Movido por esta venial perversión, no escatimé mi entusiasmo cuando supe que el Manuscrito Voynich —“el más misterioso de la historia”— se había publicado en versión facsimilar, con prólogos y apéndices eruditos. Nada menos que “el más enigmático legado de la Edad Media a la Moderna”,[1] pues se ignora quién lo escribió ni se sabe para quién, cuándo, dónde o por qué fue escrito. Su texto está cifrado en un lenguaje impenetrable, con elegantes caracteres que no pertenecen a ningún alfabeto humano. Y está ilustrado, para colmo, con plantas que nadie ha visto, surrealistas baños de mujeres y cartas astrológicas que parecen venir de otro mundo.
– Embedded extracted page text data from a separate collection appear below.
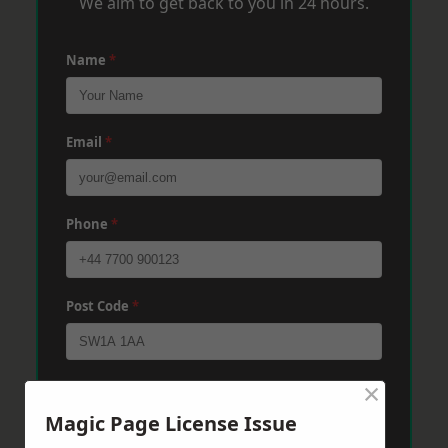
We aim to get back to you in 24 hours.
Name
*
Email
*
Phone
*
Post Code
*
×
Message
*
Magic Page License Issue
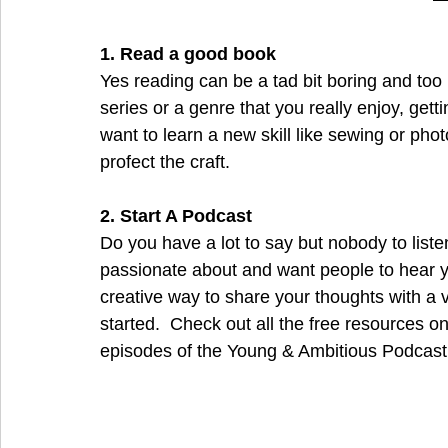
1. Read a good book
Yes reading can be a tad bit boring and too 
series or a genre that you really enjoy, getti
want to learn a new skill like sewing or pho
profect the craft. 
2. Start A Podcast
Do you have a lot to say but nobody to liste
passionate about and want people to hear yo
creative way to share your thoughts with a ve
started.  Check out all the free resources on
episodes of the Young & Ambitious Podcast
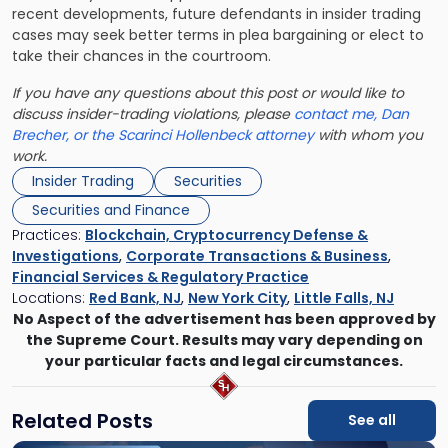
recent developments, future defendants in insider trading
cases may seek better terms in plea bargaining or elect to
take their chances in the courtroom.
If you have any questions about this post or would like to
discuss insider-trading violations, please
contact me, Dan
Brecher, or the Scarinci Hollenbeck attorney
with whom you
work.
Insider Trading
Securities
Securities and Finance
Practices:
Blockchain, Cryptocurrency Defense &
Investigations
,
Corporate Transactions & Business
,
Financial Services & Regulatory Practice
Locations:
Red Bank, NJ
,
New York City
,
Little Falls, NJ
No Aspect of the advertisement has been approved by
the Supreme Court. Results may vary depending on
your particular facts and legal circumstances.
Related Posts
See all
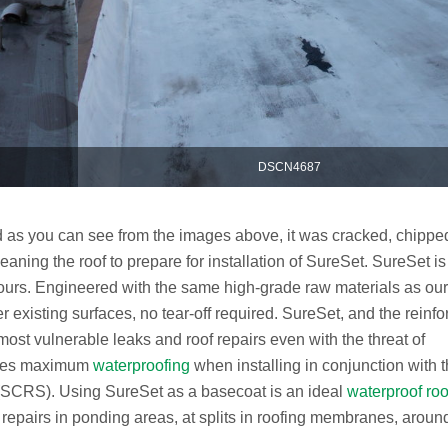
DSCN4687
d as you can see from the images above, it was cracked, chippe
eaning the roof to prepare for installation of SureSet. SureSet is
 hours. Engineered with the same high-grade raw materials as our
r existing surfaces, no tear-off required. SureSet, and the reinfo
most vulnerable leaks and roof repairs even with the threat of
vides maximum
waterproofing
when installing in conjunction with 
(SCRS). Using SureSet as a basecoat is an ideal
waterproof roo
k repairs in ponding areas, at splits in roofing membranes, aroun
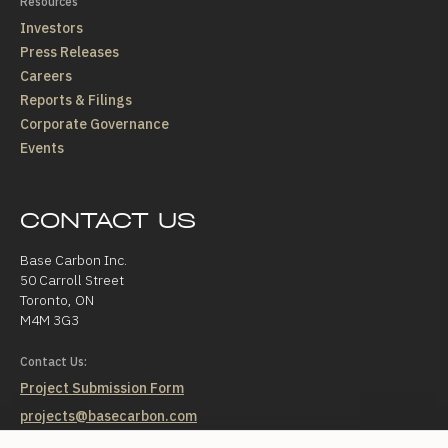
Resources
Investors
Press Releases
Careers
Reports & Filings
Corporate Governance
Events
CONTACT US
Base Carbon Inc.
50 Carroll Street
Toronto, ON
M4M 3G3
Contact Us:
Project Submission Form
projects@basecarbon.com
investorrelations@basecarbon.com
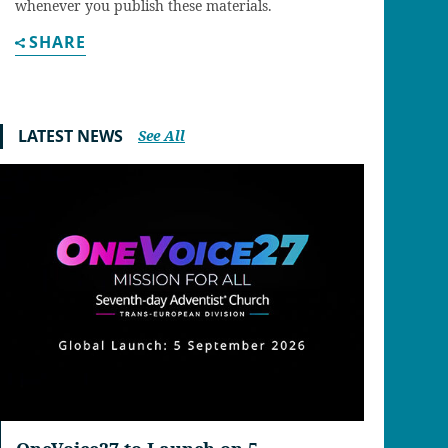
whenever you publish these materials.
SHARE
LATEST NEWS
See All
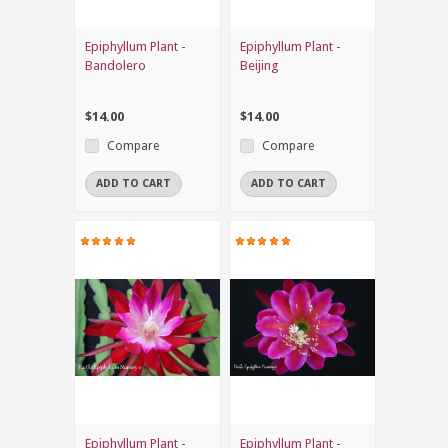
Epiphyllum Plant -
Epiphyllum Plant -
Bandolero
Beijing
$14.00
$14.00
Compare
Compare
ADD TO CART
ADD TO CART
Epiphyllum Plant -
Epiphyllum Plant -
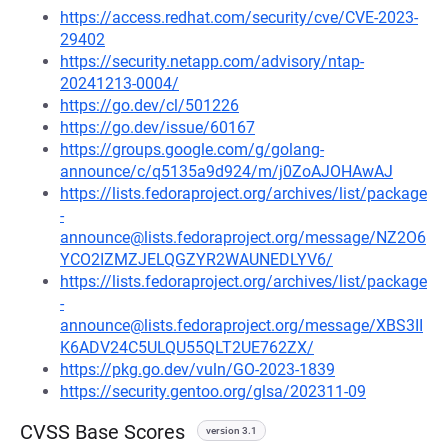
https://access.redhat.com/security/cve/CVE-2023-
29402
https://security.netapp.com/advisory/ntap-
20241213-0004/
https://go.dev/cl/501226
https://go.dev/issue/60167
https://groups.google.com/g/golang-
announce/c/q5135a9d924/m/j0ZoAJOHAwAJ
https://lists.fedoraproject.org/archives/list/package
-
announce@lists.fedoraproject.org/message/NZ2O6
YCO2IZMZJELQGZYR2WAUNEDLYV6/
https://lists.fedoraproject.org/archives/list/package
-
announce@lists.fedoraproject.org/message/XBS3II
K6ADV24C5ULQU55QLT2UE762ZX/
https://pkg.go.dev/vuln/GO-2023-1839
https://security.gentoo.org/glsa/202311-09
CVSS Base Scores
version 3.1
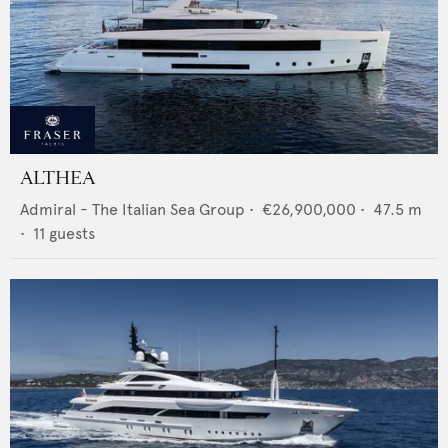
ALTHEA
Admiral - The Italian Sea Group
•
€26,900,000
•
47.5
m
•
11
guests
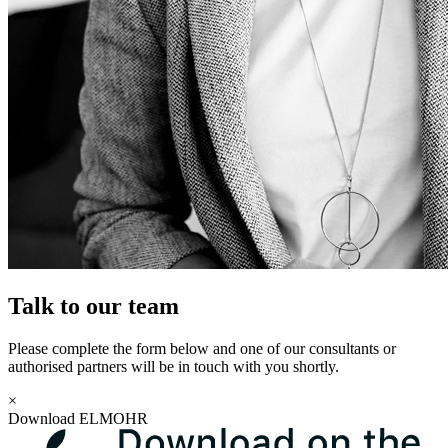
Talk to our team
Please complete the form below and one of our consultants or
authorised partners will be in touch with you shortly.
×
Download ELMOHR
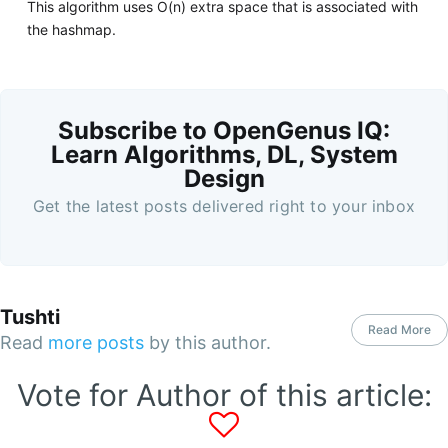
This algorithm uses O(n) extra space that is associated with
the hashmap.
Subscribe to OpenGenus IQ:
Learn Algorithms, DL, System
Design
Get the latest posts delivered right to your inbox
Tushti
Read More
Read
more posts
by this author.
Vote for Author of this article:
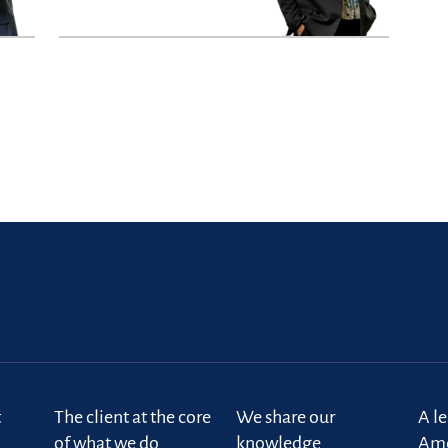
t
The client at the core
We share our
A l
of what we do
knowledge
Ame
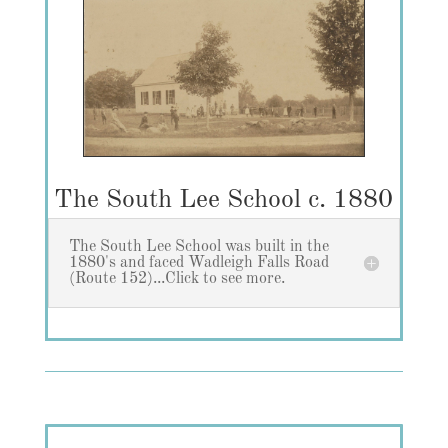
The South Lee School c. 1880
The South Lee School was built in the
1880's and faced Wadleigh Falls Road
(Route 152)...Click to see more.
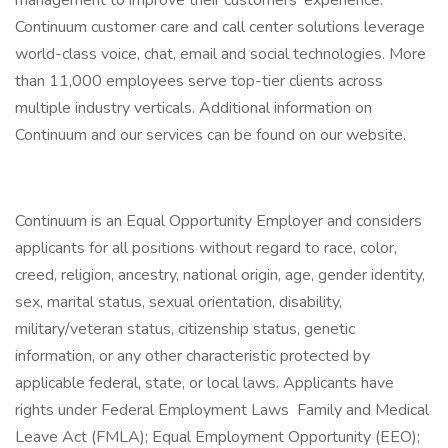
management to improve their customers' experience.
Continuum customer care and call center solutions leverage
world-class voice, chat, email and social technologies. More
than 11,000 employees serve top-tier clients across
multiple industry verticals. Additional information on
Continuum and our services can be found on our website.
Continuum is an Equal Opportunity Employer and considers
applicants for all positions without regard to race, color,
creed, religion, ancestry, national origin, age, gender identity,
sex, marital status, sexual orientation, disability,
military/veteran status, citizenship status, genetic
information, or any other characteristic protected by
applicable federal, state, or local laws. Applicants have
rights under Federal Employment Laws Family and Medical
Leave Act (FMLA); Equal Employment Opportunity (EEO);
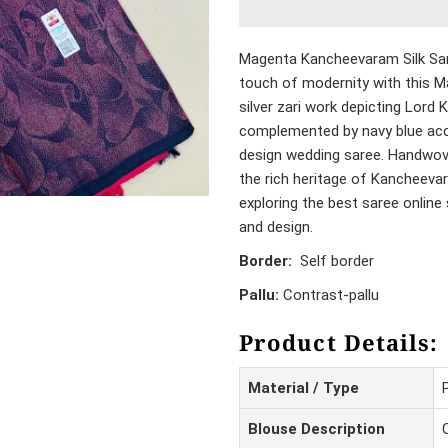
Magenta Kancheevaram Silk Sar
touch of modernity with this M
silver zari work depicting Lord 
complemented by navy blue acce
design wedding saree. Handwove
the rich heritage of Kancheeva
exploring the best saree online 
and design.
Border:
Self border
Pallu:
Contrast-pallu
Product Details:
Material / Type
Blouse Description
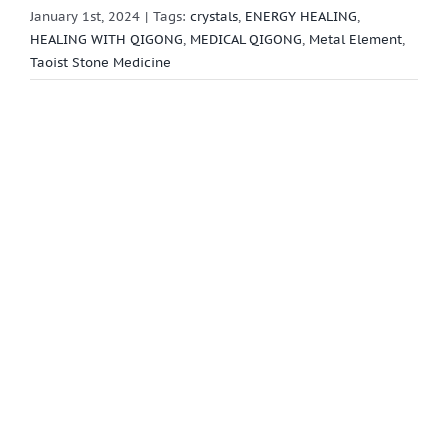
January 1st, 2024
|
Tags:
crystals
,
ENERGY HEALING
,
HEALING WITH QIGONG
,
MEDICAL QIGONG
,
Metal Element
,
Taoist Stone Medicine
View
Larger
Image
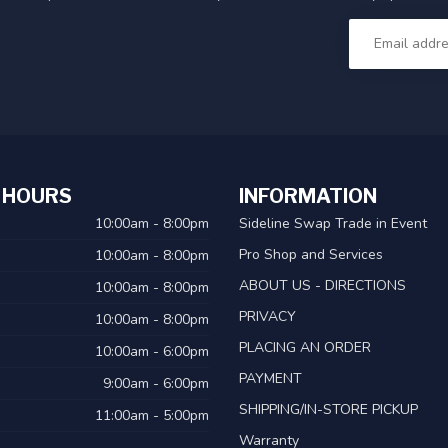
 HOURS
INFORMATION
10:00am - 8:00pm
Sideline Swap Trade in Event
Pro Shop and Services
10:00am - 8:00pm
ABOUT US - DIRECTIONS
10:00am - 8:00pm
PRIVACY
10:00am - 8:00pm
PLACING AN ORDER
10:00am - 6:00pm
PAYMENT
9:00am - 6:00pm
SHIPPING/IN-STORE PICKUP
11:00am - 5:00pm
Warranty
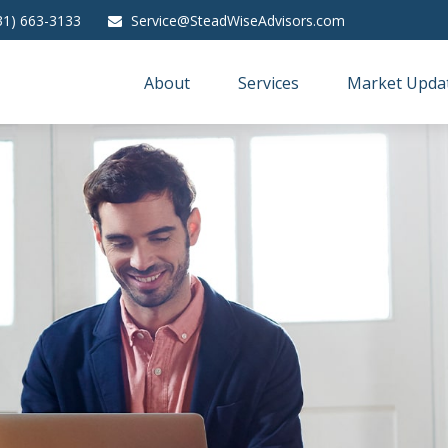
31) 663-3133
Service@SteadWiseAdvisors.com
About
Services
Market Upda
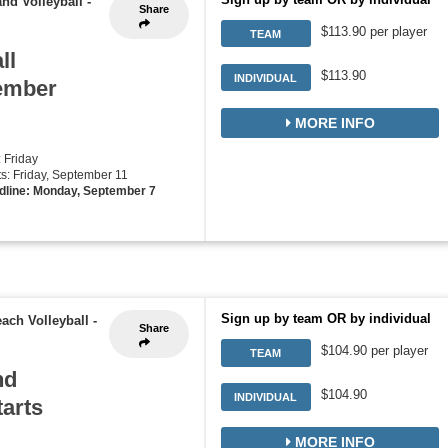
nd Volleyball
-
Share
$113.90 per player
TEAM
ll
$113.90
INDIVIDUAL
tember
MORE INFO
: Friday
rts: Friday, September 11
dline: Monday, September 7
Sign up by team OR by individual
ach Volleyball
-
Share
$104.90 per player
TEAM
nd
$104.90
INDIVIDUAL
tarts
MORE INFO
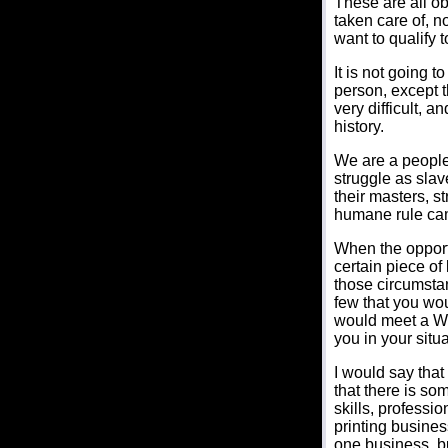
These are all ob
taken care of, n
want to qualify 
It is not going t
person, except tha
very difficult, a
history.
We are a people
struggle as slav
their masters, st
humane rule cam
When the opportu
certain piece of
those circumsta
few that you wou
would meet a Wh
you in your situa
I would say that
that there is s
skills, professi
printing busine
one business, b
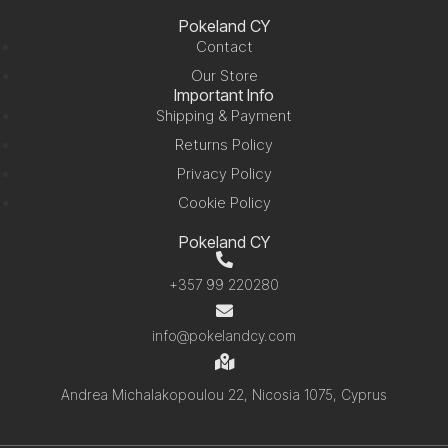
Pokeland CY
Contact
Our Store
Important Info
Shipping & Payment
Returns Policy
Privacy Policy
Cookie Policy
Pokeland CY
+357 99 220280
info@pokelandcy.com
Andrea Michalakopoulou 22, Nicosia 1075, Cyprus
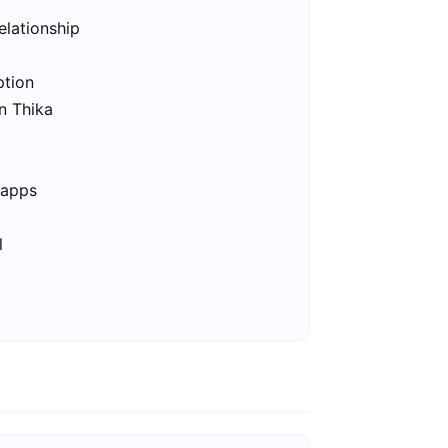
elationship
ption
in Thika
 apps
l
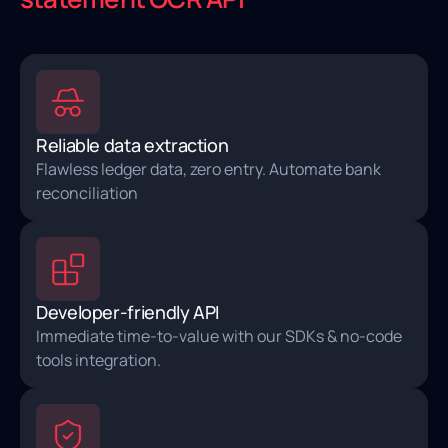
Reliable data extraction
Flawless ledger data, zero entry. Automate bank
reconciliation
Developer-friendly API
Immediate time-to-value with our SDKs & no-code
tools integration.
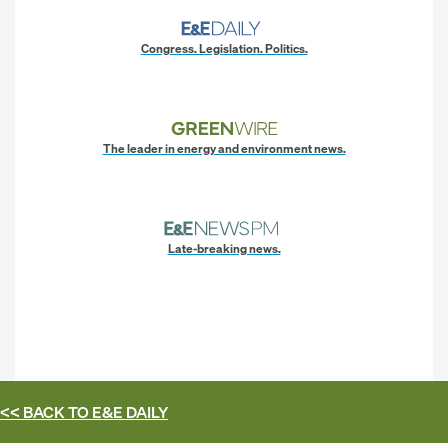
Congress. Legislation. Politics.
The leader in energy and environment news.
Late-breaking news.
<< BACK TO
E&E DAILY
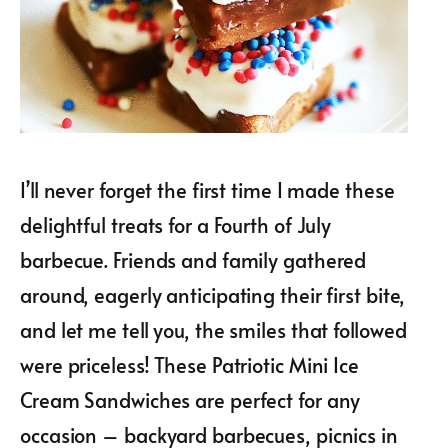
I’ll never forget the first time I made these
delightful treats for a Fourth of July
barbecue. Friends and family gathered
around, eagerly anticipating their first bite,
and let me tell you, the smiles that followed
were priceless! These Patriotic Mini Ice
Cream Sandwiches are perfect for any
occasion – backyard barbecues, picnics in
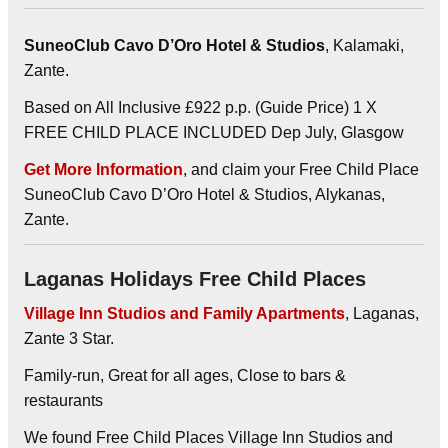
SuneoClub Cavo D’Oro Hotel & Studios
, Kalamaki,
Zante.
Based on All Inclusive £922 p.p. (Guide Price) 1 X
FREE CHILD PLACE INCLUDED Dep July, Glasgow
Get More Information
, and claim your Free Child Place
SuneoClub Cavo D’Oro Hotel & Studios, Alykanas,
Zante.
Laganas Holidays Free Child Places
Village Inn Studios and Family Apartments
, Laganas,
Zante 3 Star.
Family-run, Great for all ages, Close to bars &
restaurants
We found Free Child Places Village Inn Studios and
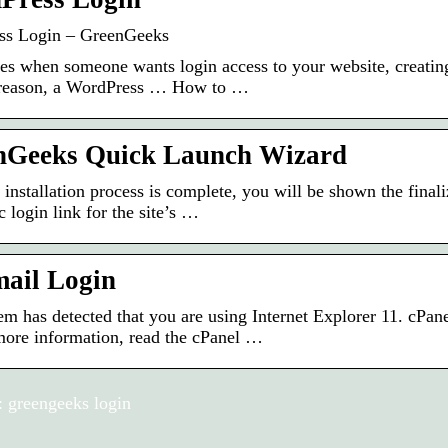
ss Login – GreenGeeks
es when someone wants login access to your website, creating 
 reason, a WordPress … How to …
nGeeks Quick Launch Wizard
 installation process is complete, you will be shown the final
 login link for the site’s …
ail Login
em has detected that you are using Internet Explorer 11. cPa
more information, read the cPanel …
 greengeeks login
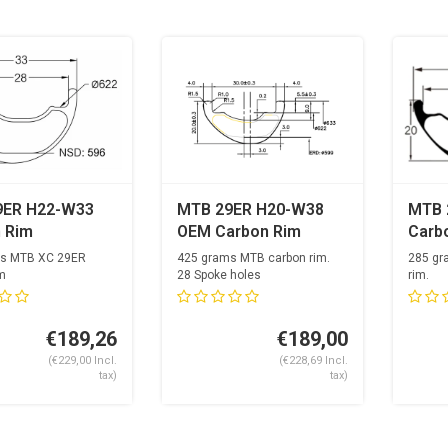
9ER H22-W33
MTB 29ER H20-W38
MTB 
 Rim
OEM Carbon Rim
Carb
s MTB XC 29ER
425 grams MTB carbon rim.
285 gr
m
28 Spoke holes
rim.
 holes
28 Spo
€189,26
€189,00
(€229,00 Incl.
(€228,69 Incl.
tax)
tax)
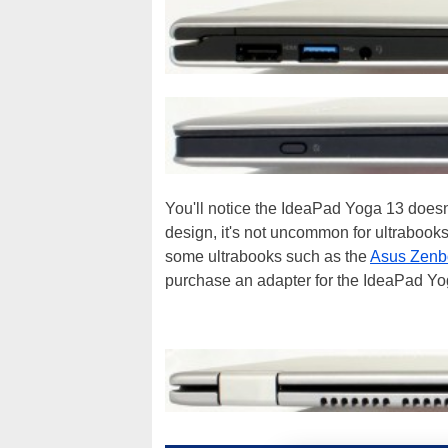
You'll notice the IdeaPad Yoga 13 doesn't
design, it's not uncommon for ultrabooks 
some ultrabooks such as the
Asus Zen
purchase an adapter for the IdeaPad Yoga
Su reputación, como ocurre en estos casos, está aderezada por una historia intrigante. Durante siglos se atribuyó su creación al filósofo Roger Bacon (1214-1284) y se creía que estuvo en la biblioteca del matemático John Dee (1527-1608). Su primera mención histórica data de 1665, cuando Marcus Marci lo ofreció por carta a su amigo Athanasius Kircher (1602-1680), el jesuita que había cobrado fama por sus (erráticos) estudios sobre la escritura egipcia. Aunque se declaró incapaz de descifrarlo, Kircher lo hizo resguardar por la Compañía de Jesús, quien lo conservó hasta 1912, cuando fue adquirido por el erudito Wilfried Michael Voynich (1864-1930).

Un libro, en resumen, que bien amerita dos o tres glosas, para abismarme en su enigma —aunque nadie pueda nunca descifrarlo.


[1] Clemens, Raymond, “Preface” a The Voynich Manuscript, Yale University Press, New Haven and London 2016, p. xi.